N.J.S.A. 2C:11-3 b provides:
Murder is a crime of the first degree but a person convicted of murder may, notwithstanding the provisions of 2C:44-1 f, be sentenced by the court (1) to a term of 30 years of which the person must serve 15 years before being eligible
[176 NJSuper Page 168]
for parole, or (2) as in a crime of the first degree except that the maximum term for such a crime of the first degree shall be 30 years. Nothing contained in this subsection shall prohibit the court from imposing an extended term pursuant to 2C:43-7 for the crime of murder. [Emphasis supplied]
We note that a 30-year term is not mandatory, since even in murder cases sentence may be suspended. N.J.S.A. 2C:43-2 b.
N.J.S.A. 2C:43-7 a provides that the extended term for murder shall be for a specific term between 30 years and life. The extended term also is not mandatory and requires exercise of judicial discretion. Under N.J.S.A. 2C:44-6 e a defendant must be given notice and the court must state the grounds upon which it will rely to impose an extended term contemplated under N.J.S.A. 2C:43-7.
However, the Legislature recognized that murder was a unique offense because of its heinous nature. Therefore, it gave to the sentencing court greater latitude in imposing an extended term for murder by making the imposition of such an extended term discretionary with the trial judge, as opposed to satisfying the criteria set forth in N.J.S.A. 2C:44-3 as required in other cases.
Before comparing the maxima under Title 2A and Title 2C one must look to the underlying intent of the Code and to the consequences of any ruling made on the more than 100 life sentences which we will be required to review.
N.J.S.A. 2C:1-2, entitled "Purposes; Principles of Construction," provides in subsection b:
b. The general purposes of the provisions governing the sentencing of offenders are:
(1) To prevent and condemn the commission of offenses;
(2) To promote the correction and rehabilitation of offenders;
(3) To insure the public safety by preventing the commission of offenses through the deterrent influence of sentences imposed and the confinement of offenders when required in the interest of public protection;
(4) To safeguard offenders against excessive, disproportionate or arbitrary punishment;
(5) To give fair warning of the nature of the sentences that may be imposed on conviction of an offense;
(6) To differentiate among offenders with a view to a just individualization in their treatment; and
[176 NJSuper Page 169]
(7) To advance the use of generally accepted scientific methods and knowledge in sentencing offenders. [Emphasis supplied]
N.J.S.A. 2C:1-2 c provides:
The provisions of the code shall be construed according to the fair import of their terms but when the language is susceptible of differing constructions it shall be interpreted to further the general purposes stated in this section and the special purposes of the particular provision involved.
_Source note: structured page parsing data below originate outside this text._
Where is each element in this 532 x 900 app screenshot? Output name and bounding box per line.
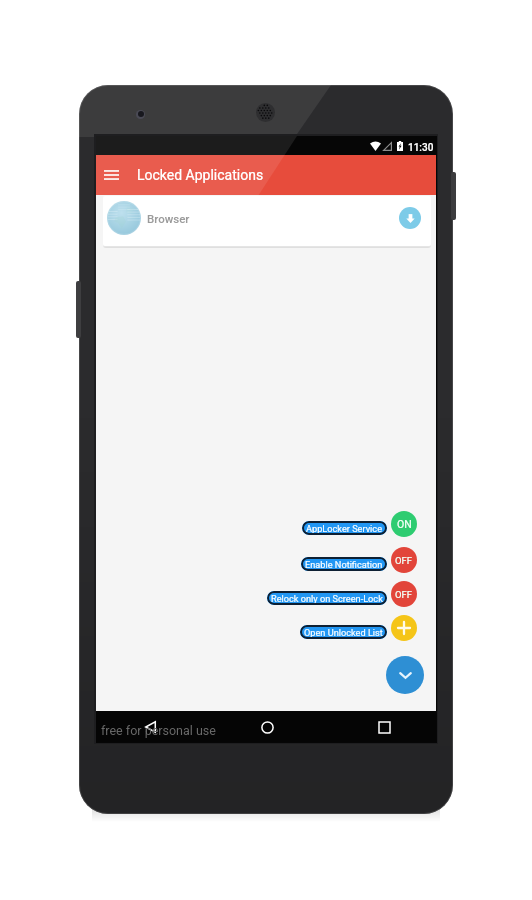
staticText: AppLocker Service [306,523,383,534]
staticText: Locked Applications [137,167,264,183]
staticText: Relock only on Screen-Lock [271,593,383,604]
button[interactable]: Relock only on Screen-Lock [267,591,387,605]
button[interactable]: Enable Notification [391,547,417,573]
button[interactable]: Open Unlocked List [391,615,417,641]
button[interactable]: Relock only on Screen-Lock [391,581,417,607]
button[interactable]: Collapse actions menu [386,656,424,694]
button[interactable]: Home [254,714,280,740]
staticText: OFF [395,555,413,566]
staticText: OFF [395,589,413,600]
button[interactable]: AppLocker Service [391,511,417,537]
button[interactable]: Back [137,714,163,740]
button[interactable]: AppLocker Service [302,521,387,535]
button[interactable]: Open navigation drawer [98,155,124,195]
staticText: free for personal use [101,723,216,738]
button[interactable]: Unlock application [399,207,421,229]
button[interactable]: Enable Notification [301,557,387,571]
staticText: ON [397,518,412,530]
staticText: Open Unlocked List [304,627,383,638]
button[interactable]: Open Unlocked List [300,625,387,639]
button[interactable]: Recent apps [371,714,397,740]
staticText: Browser [147,212,190,225]
button[interactable]: Browser [103,196,431,246]
staticText: 11:30 [408,142,434,154]
staticText: Enable Notification [305,559,383,570]
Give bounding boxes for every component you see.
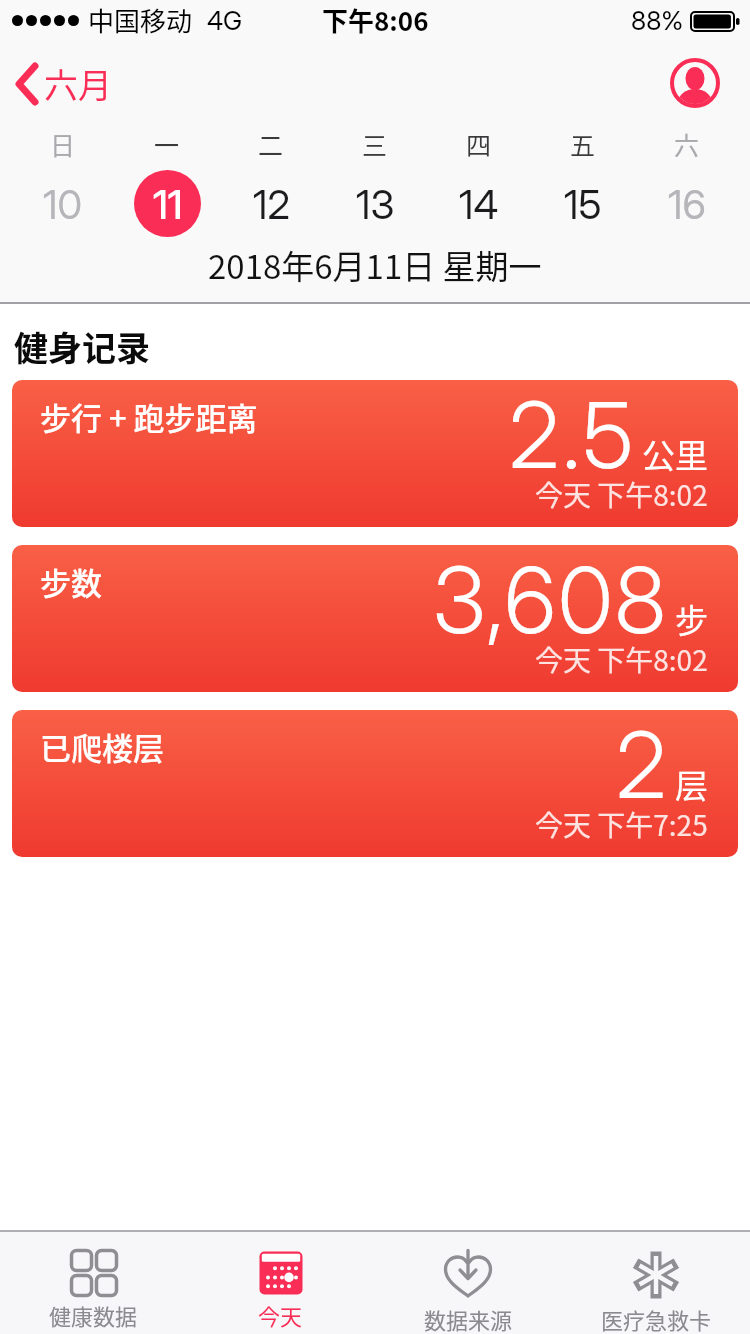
- button[interactable]: [670, 58, 720, 108]
- button[interactable]: 医疗急救卡: [562, 1232, 750, 1334]
- staticText: 今天 下午8:02: [535, 474, 708, 515]
- button[interactable]: 数据来源: [374, 1232, 562, 1334]
- staticText: 六: [674, 126, 700, 158]
- staticText: 4G: [207, 5, 243, 36]
- staticText: 二: [258, 126, 284, 158]
- staticText: 一: [154, 126, 180, 158]
- staticText: 下午8:06: [322, 1, 429, 39]
- button[interactable]: 11: [115, 170, 219, 237]
- staticText: 今天: [258, 1299, 303, 1331]
- staticText: 层: [675, 760, 708, 808]
- button[interactable]: 10: [11, 170, 115, 237]
- staticText: 步: [675, 595, 708, 643]
- button[interactable]: 13: [323, 170, 427, 237]
- staticText: 3,608: [433, 545, 669, 655]
- staticText: 健康数据: [49, 1299, 138, 1331]
- staticText: 13: [356, 180, 395, 228]
- staticText: 今天 下午8:02: [535, 639, 708, 680]
- staticText: 数据来源: [424, 1303, 513, 1334]
- button[interactable]: 12: [219, 170, 323, 237]
- staticText: 16: [668, 180, 706, 228]
- button[interactable]: 已爬楼层: [12, 710, 738, 857]
- button[interactable]: 今天: [187, 1232, 374, 1334]
- staticText: 步数: [40, 559, 102, 604]
- staticText: 步行 + 跑步距离: [40, 394, 258, 439]
- button[interactable]: 健康数据: [0, 1232, 187, 1334]
- staticText: 2018年6月11日 星期一: [208, 241, 542, 289]
- staticText: 14: [459, 180, 499, 228]
- staticText: 15: [564, 180, 602, 228]
- staticText: 五: [570, 126, 596, 158]
- button[interactable]: 六月: [14, 59, 112, 108]
- staticText: 88%: [631, 5, 684, 36]
- staticText: 中国移动: [88, 1, 193, 39]
- button[interactable]: 步行 + 跑步距离: [12, 380, 738, 527]
- staticText: 11: [153, 180, 183, 228]
- staticText: 2: [616, 710, 669, 820]
- button[interactable]: 16: [635, 170, 739, 237]
- staticText: 2.5: [509, 380, 636, 490]
- staticText: 四: [466, 126, 492, 158]
- staticText: 10: [43, 180, 83, 228]
- staticText: 健身记录: [14, 322, 150, 371]
- staticText: 日: [50, 126, 76, 158]
- staticText: 三: [362, 126, 388, 158]
- button[interactable]: 14: [427, 170, 531, 237]
- button[interactable]: 15: [531, 170, 635, 237]
- staticText: 12: [253, 180, 290, 228]
- staticText: 公里: [642, 430, 708, 478]
- staticText: 六月: [44, 59, 112, 108]
- staticText: 今天 下午7:25: [535, 804, 708, 845]
- staticText: 已爬楼层: [40, 724, 164, 769]
- staticText: 医疗急救卡: [601, 1303, 712, 1334]
- button[interactable]: 步数: [12, 545, 738, 692]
The discretionary powers conferred by the code shall be exercised in accordance with the criteria stated in the code and, insofar as such criteria are not decisive, to further the general purposes stated in this section. [Emphasis supplied]
It is the court's responsibility to determine in each case whether the particular statute is clear and unambiguous. Cold Indian Springs Corp. v. Ocean Tp. , 154 N.J. Super. 75, 94 (1977), aff'd 161 N.J. Super. 586 (App.Div.1978).
Chief Justice Weintraub, writing for the court in State v. Madden , 61 N.J. 377, 389 (1972), concerning the interpretation of murder (under N.J.S.A. 2A:113-1), stated:
We must enforce the legislative will if it is within constitutional limits whether we approve of the legislative intent or not. But it is our initial task to seek that intent, and to that end we must consider any history which may be of aid. Surely in so grave a matter as a capital offense, the Court ought to be certain that it does not read a statute to exceed the truly legislative objective.
Our task is simplified somewhat since all doubts as to meaning of a penal statute should be resolved in favor of the defendant. State v. Brenner , 132 N.J.L. 607, 611 (E.E.A.1945).
In determining the meaning of the word "maximum" as it applies to murder under the Code, one must be guided by the rules of statutory interpretation.
In Loboda v. Clark Tp. , 40 N.J. 424 (1963), the court said:
When a statute is ambiguous the court can resort to extrinsic aids in order to determine the legislative intent.
[176 NJSuper Page 170]
The Senate Judiciary Committee's statement to Senate Bill 738 on page one reads as follows:
By Judiciary Committee amendment, a provision of the code which would have permitted any person imprisoned on the effective date of the code, to move to have his sentence reviewed and to be sentenced as if he had been convicted under the code, was changed to permit such review only if the person was imprisoned for any offense decriminalized by the code or was sentenced to a maximum term of imprisonment which exceeds the maximum established by the code for such an offense. In either case, the imposition of a new sentence would be discretionary rather than mandatory. [Emphasis supplied]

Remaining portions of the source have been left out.